Practical products to ease your workday


From transport tables to e-collars and low-dose digital imaging systems to inflatable positioning systems, check out this roundup of new products designed to make for a brighter day in your veterinary practice.

IDEXX Snap Pro: 2 minutes for pizza?

Your vet techs don't have time to cram three bites of pizza in their mouths or hit the head. IDEXX says a new software upgrade on the SNAP Pro means they get to skip the clock-watching because the new test tests, takes a pic of the results, takes a first stab at "positive" or "negative," then loads it up into your medical records for you to judge yourself. And it stores up to 100 results. OK, who's got the onions and anchovy? I'm starving and the cats won't mind my breath …

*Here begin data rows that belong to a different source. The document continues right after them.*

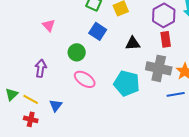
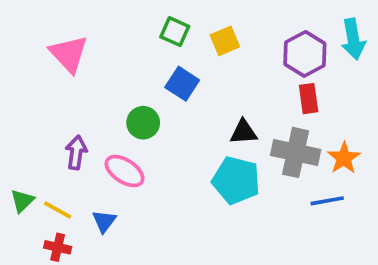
pink triangle: (49, 25) -> (69, 54), moved, size x1.6
black triangle: (133, 43) -> (244, 132), moved
pink ellipse: (85, 79) -> (125, 171), moved

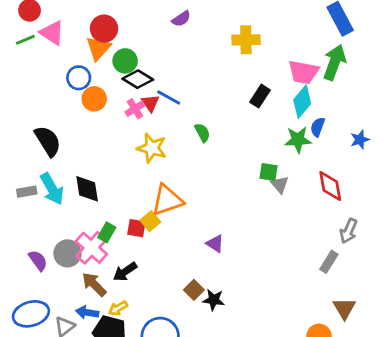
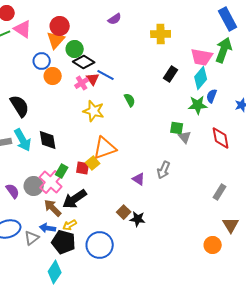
gray arrow: (349, 231) -> (164, 170), moved
black arrow: (125, 272) -> (75, 199), size x1.4

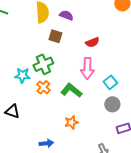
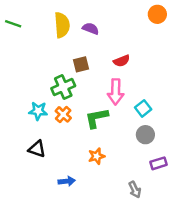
brown square: (55, 36) -> (81, 64), moved, turned -32
cyan star: (22, 75) -> (38, 111), moved
green L-shape: (71, 90) -> (97, 118), turned -50
black triangle: (12, 111) -> (37, 149), moved

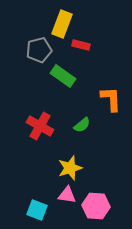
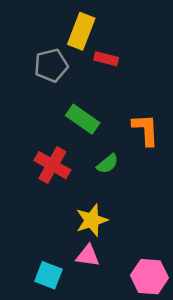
green rectangle: (63, 76) -> (83, 119), moved
pink hexagon: (96, 206) -> (149, 277), moved

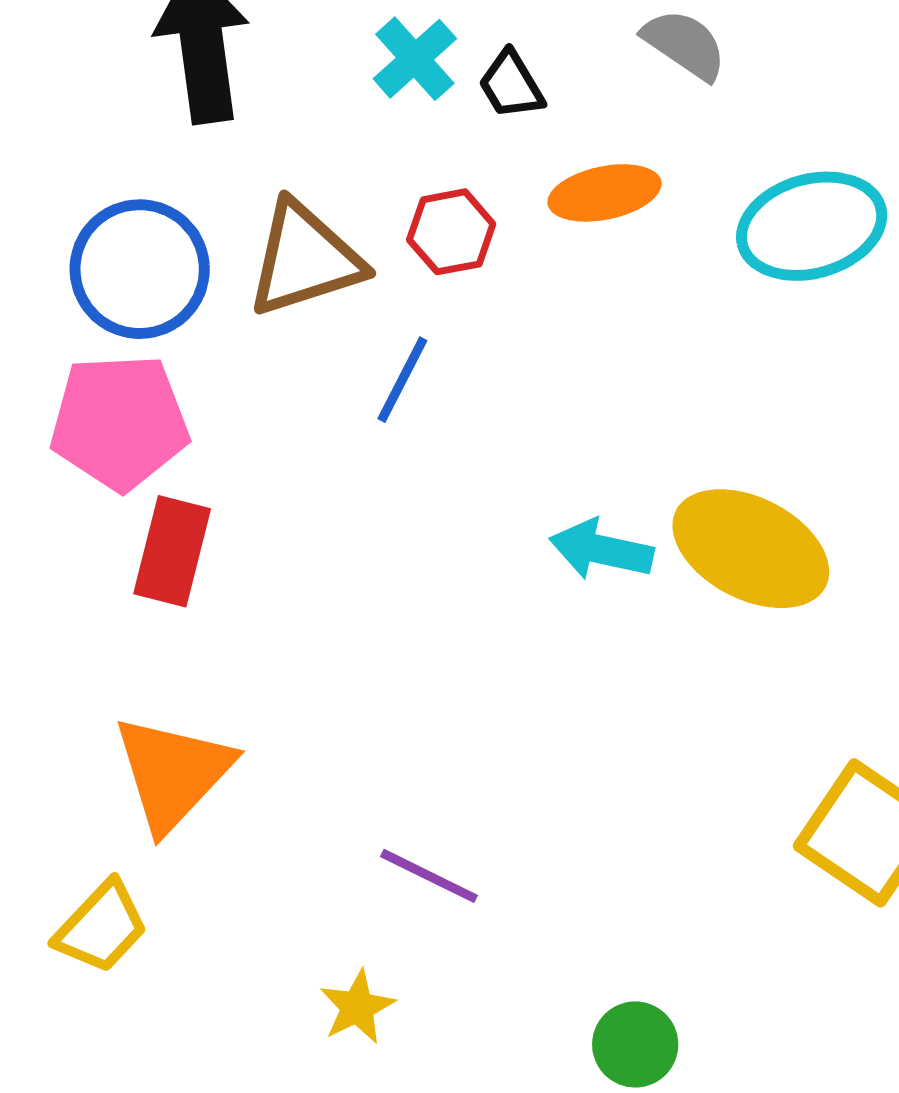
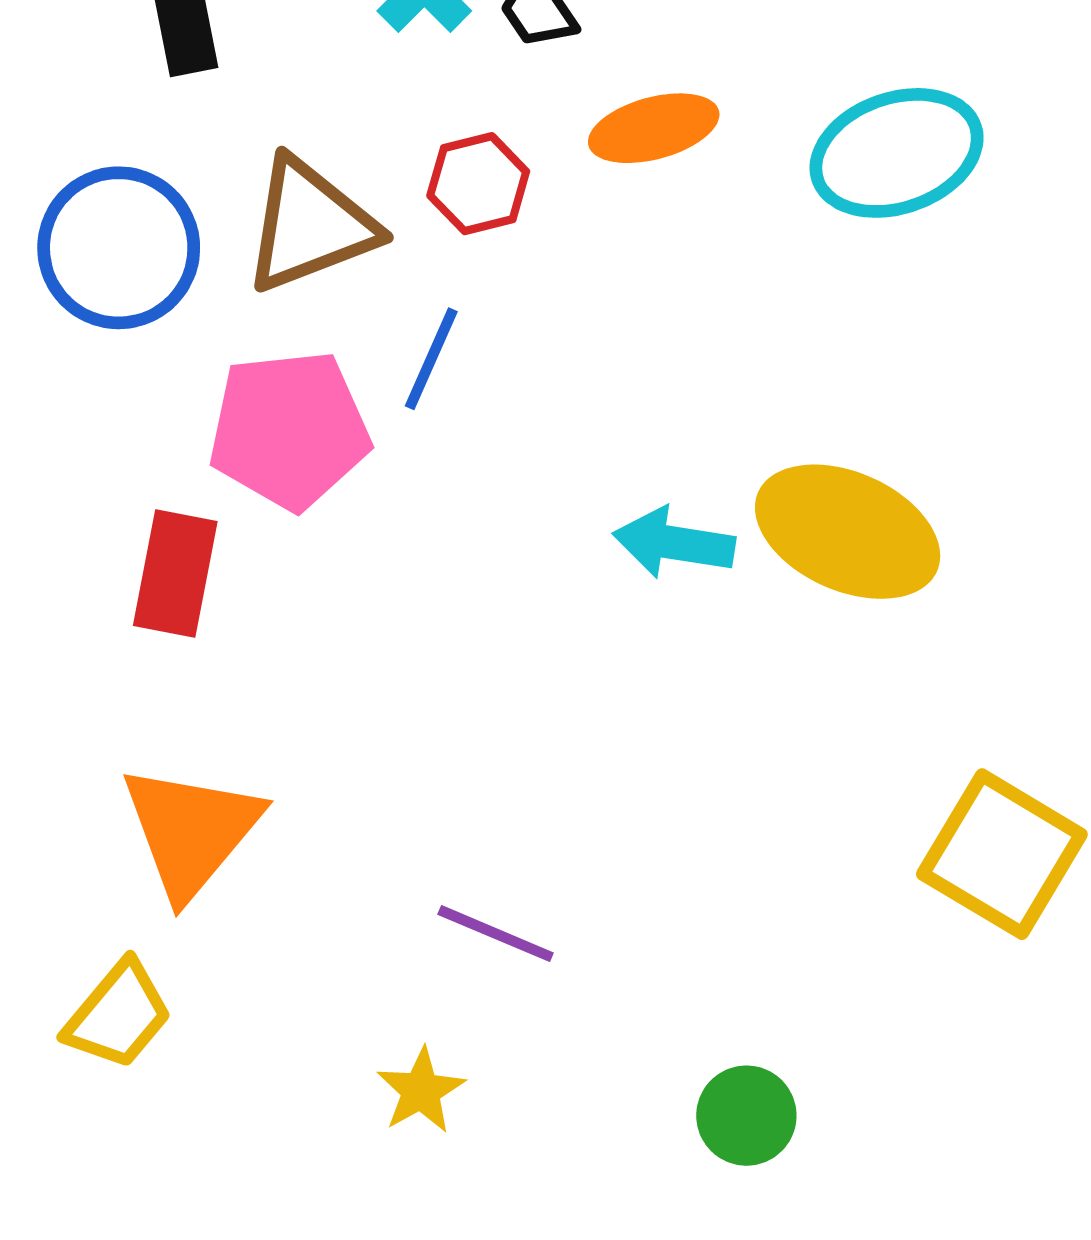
pink pentagon: (119, 422) -> (289, 430), moved

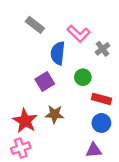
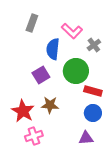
gray rectangle: (35, 25) -> (32, 23), turned 72
green circle: (83, 77) -> (76, 71), size x1.6
pink cross: (21, 148) -> (34, 136), moved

Kruusing right along: Catheters, cones and tables

Kruuse has announced a plethora of patient-pleasing products to kick off the new year. (And your team might appreciate these products, too.) Here's a quick peek:

First let's talk catheters. No, really. Would you be down with decreasing friction in the dog's urethra, reducing a patient's discomfort and preventing iatrogenic damage to the urethra? It's all in the catheter. The Kruuse HC Urinary Catheter is hydrophilic-coated. Water activates the coating, creating a smooth and viscous surface. Bonus: less microscopic haematuria and decreased incidence of iatrogenic urinary tract infections.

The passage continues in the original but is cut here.